Historically, parallel programs were usually written in “boutique” style, with immense effort invested to produce efficient, or even working, parallel programs. Few applications programmers have the necessary skills, or time, to deal with such complexities, however. What is needed is a “low pain, high gain” solution. Refactoring tools, where the programmer is assisted in writing their parallel programs by a system that can automatically identify possible parallelisations is a new and exciting approach that can dramatically simplify the process of writing parallel programs. A refactoring-based methodology gives many advantages over unaided parallel programming: it helps identify general patterns of parallelism; it guides the programmers through the process of refining a parallel program, whether new or existing; it enforces separation of concerns between application programmers (those coding the business logic of the application) and system programmers (those implementing the fundamental parallel constructs); and it reduces time-to-deployment.

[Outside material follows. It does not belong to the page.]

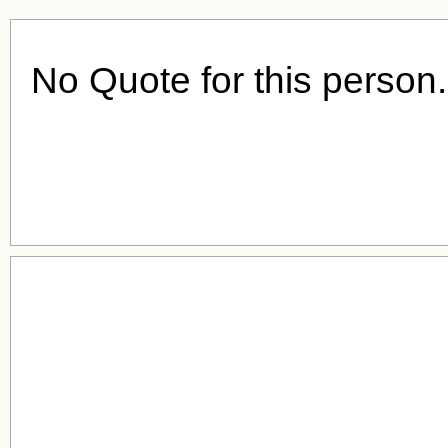
No Quote for this person.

All of these advantages help programmers understand how to write parallel programs.

This project will develop new refactoring-based tools and techniques for parallelism, extending and enhancing work in the 3.5M euro ParaPhrase project, that is coordinated by the University of St Andrews. Key issues include dealing with advanced, heterogeneous parallel architectures, involving combinations of GPUs and CPUs; providing good hygienic abstractions that cleanly separate components written in a variety of programming languages; identifying new high-level patterns of parallelism; developing new rule-based mechanisms for rewriting (refactoring) source-level programs based on those patterns etc.